Strongly coupled phases of $\mathcal{N}=1$ S-duality

TL;DR

This paper investigates S-duality in orientifolds of Calabi-Yau cones over the first del Pezzo surface, revealing intrinsically strongly-coupled sectors that are crucial for understanding such dualities and their associated gauge theories.

Contribution

It introduces a method to construct and analyze strongly-coupled sectors in $dP_1$ orientifolds using deconfinement, advancing the understanding of S-duality in these complex systems.

Findings

Identified strongly-coupled sectors as intersections of NS5 and D5 branes at infinite coupling.

Constructed these sectors explicitly for $dP_1$ orientifolds.

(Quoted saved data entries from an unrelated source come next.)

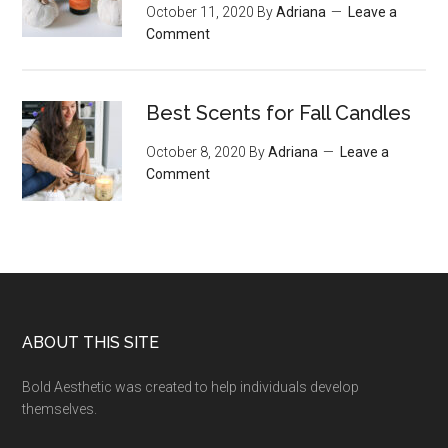
October 11, 2020
By
Adriana
Leave a
Comment
Best Scents for Fall Candles
October 8, 2020
By
Adriana
Leave a
Comment
Footer
ABOUT THIS SITE
Bold Aesthetic was created to help individuals develop
themselves.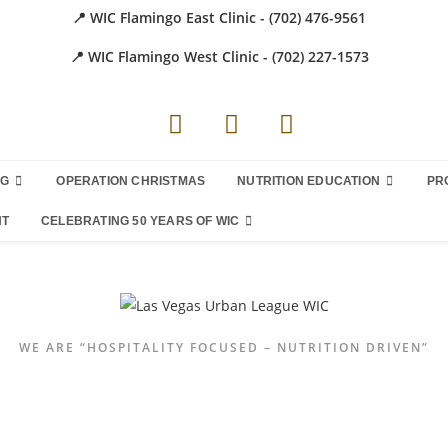
📍 WIC Flamingo East Clinic - (702) 476-9561
📍 WIC Flamingo West Clinic - (702) 227-1573
NG
OPERATION CHRISTMAS
NUTRITION EDUCATION
PR
NT
CELEBRATING 50 YEARS OF WIC
WE ARE “HOSPITALITY FOCUSED – NUTRITION DRIVEN”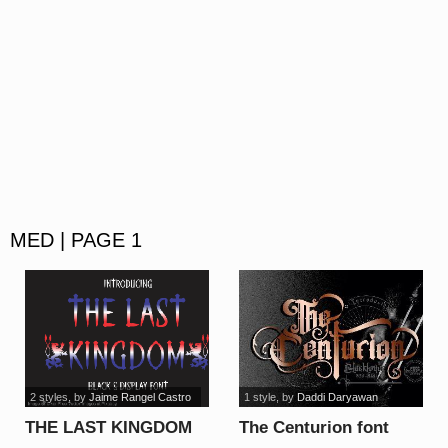
MED | PAGE 1
2 styles
, by
Jaime Rangel Castro
1 style
, by
Daddi Daryawan
THE LAST KINGDOM
The Centurion font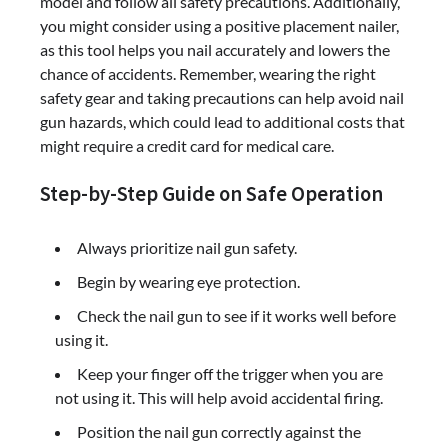
model and follow all safety precautions. Additionally,
you might consider using a positive placement nailer,
as this tool helps you nail accurately and lowers the
chance of accidents. Remember, wearing the right
safety gear and taking precautions can help avoid nail
gun hazards, which could lead to additional costs that
might require a credit card for medical care.
Step-by-Step Guide on Safe Operation
Always prioritize nail gun safety.
Begin by wearing eye protection.
Check the nail gun to see if it works well before
using it.
Keep your finger off the trigger when you are
not using it. This will help avoid accidental firing.
Position the nail gun correctly against the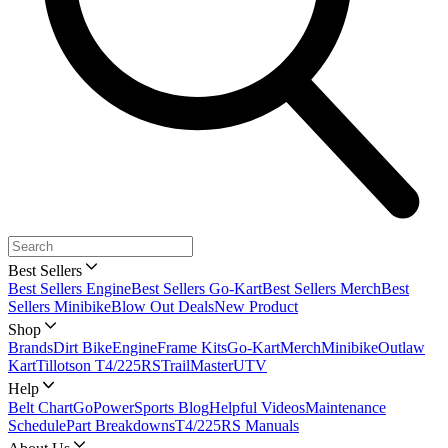
Best Sellers
Best Sellers Engine
Best Sellers Go-Kart
Best Sellers Merch
Best
Sellers Minibike
Blow Out Deals
New Product
Shop
Brands
Dirt Bike
Engine
Frame Kits
Go-Kart
Merch
Minibike
Outlaw
Kart
Tillotson T4/225RS
TrailMaster
UTV
Help
Belt Chart
GoPowerSports Blog
Helpful Videos
Maintenance
Schedule
Part Breakdowns
T4/225RS Manuals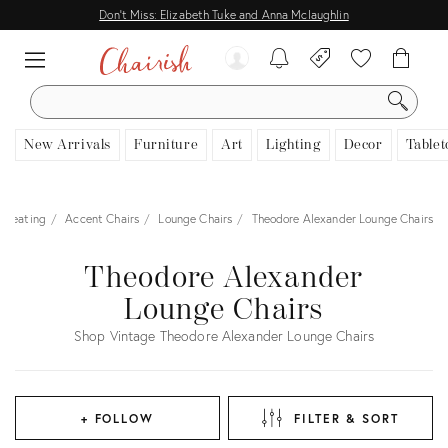
Don't Miss: Elizabeth Tuke and Anna Mclaughlin
SEARCH
New Arrivals
Furniture
Art
Lighting
Decor
Tablet
Seating
Accent Chairs
Lounge Chairs
Theodore Alexander Lounge Chairs
Theodore Alexander
Lounge Chairs
Shop Vintage Theodore Alexander Lounge Chairs
+ FOLLOW
FILTER & SORT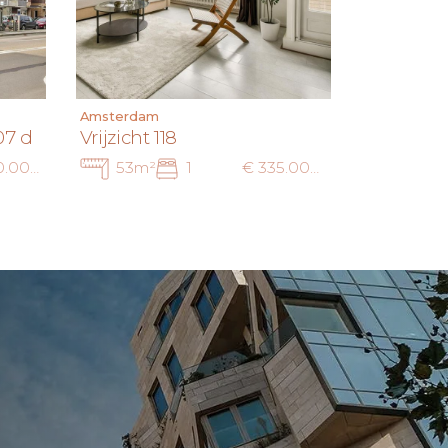
Amsterdam
07 d
Vrijzicht 118
€ 400.000 k.k.
53m²
1
€ 335.000 k.k.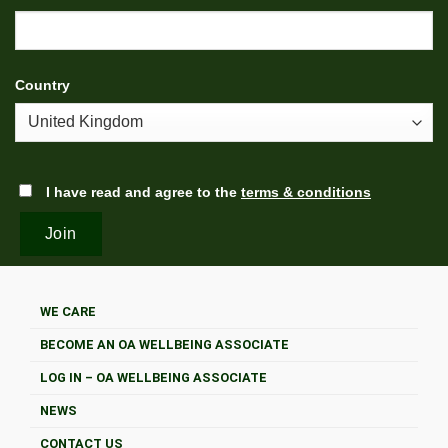
Country
I have read and agree to the
terms & conditions
WE CARE
BECOME AN OA WELLBEING ASSOCIATE
LOG IN – OA WELLBEING ASSOCIATE
NEWS
CONTACT US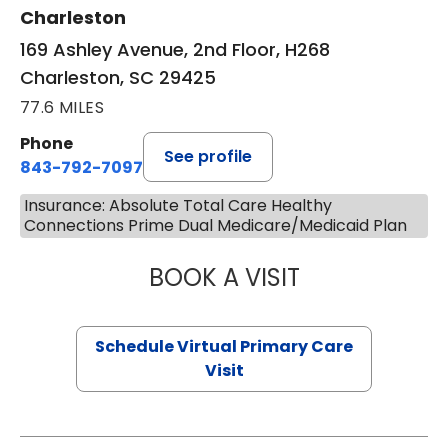
Charleston
169 Ashley Avenue, 2nd Floor, H268
Charleston, SC 29425
77.6 MILES
Phone
See profile
843-792-7097
Insurance: Absolute Total Care Healthy
Connections Prime Dual Medicare/Medicaid Plan
BOOK A VISIT
LIKHITHA MUSUN
Schedule Virtual Primary Care
Visit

Verified S-duality predictions using the constructed sectors.

Abstract

We analyze S-duality of orientifolds of the Calabi-Yau cone over the first del Pezzo surface ($dP_1$). The S-duals of known phases, described by quiver gauge theories, contain intrinsically strongly-coupled sectors. These sectors are realized by a higher multiplicity intersection of NS5 branes and D5 branes atop an O5 plane, and can be thought of as stuck at the infinite coupling point between two Seiberg-dual gauge theories. We argue that such sectors appear generically in orientifolds of non-orbifold singularities, where in many examples every orientifold phase contains such a sector. Understanding such sectors is therefore key to understanding orientifolds of Calabi-Yau singularities. We construct the strongly-coupled sectors for $dP_1$ orientifolds using deconfinement, and show that they have interesting, non-trivial properties. Using this construction, we verify the predictions of S-duality for $dP_1$.